- YOUR OBJECTIVE: Which lines run from the one containing "20. Don’t Let Me Down" to the last line of the entries? Return them exactly, with nothing more.

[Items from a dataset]
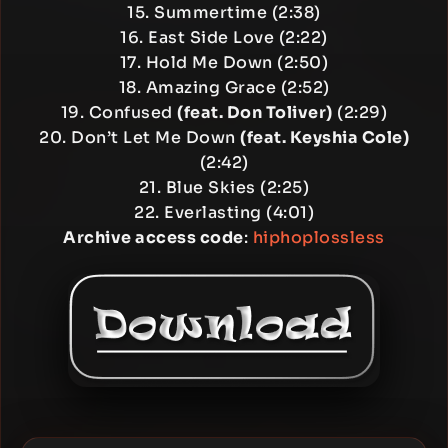
15. Summertime (2:38)
16. East Side Love (2:22)
17. Hold Me Down (2:50)
18. Amazing Grace (2:52)
19. Confused
(feat. Don Toliver)
(2:29)
20. Don’t Let Me Down
(feat. Keyshia Cole)
(2:42)
21. Blue Skies (2:25)
22. Everlasting (4:01)
Archive access code
:
hiphoplossless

- OUTPUT:
20. Don’t Let Me Down
(feat. Keyshia Cole)
(2:42)
21. Blue Skies (2:25)
22. Everlasting (4:01)
Archive access code
:
hiphoplossless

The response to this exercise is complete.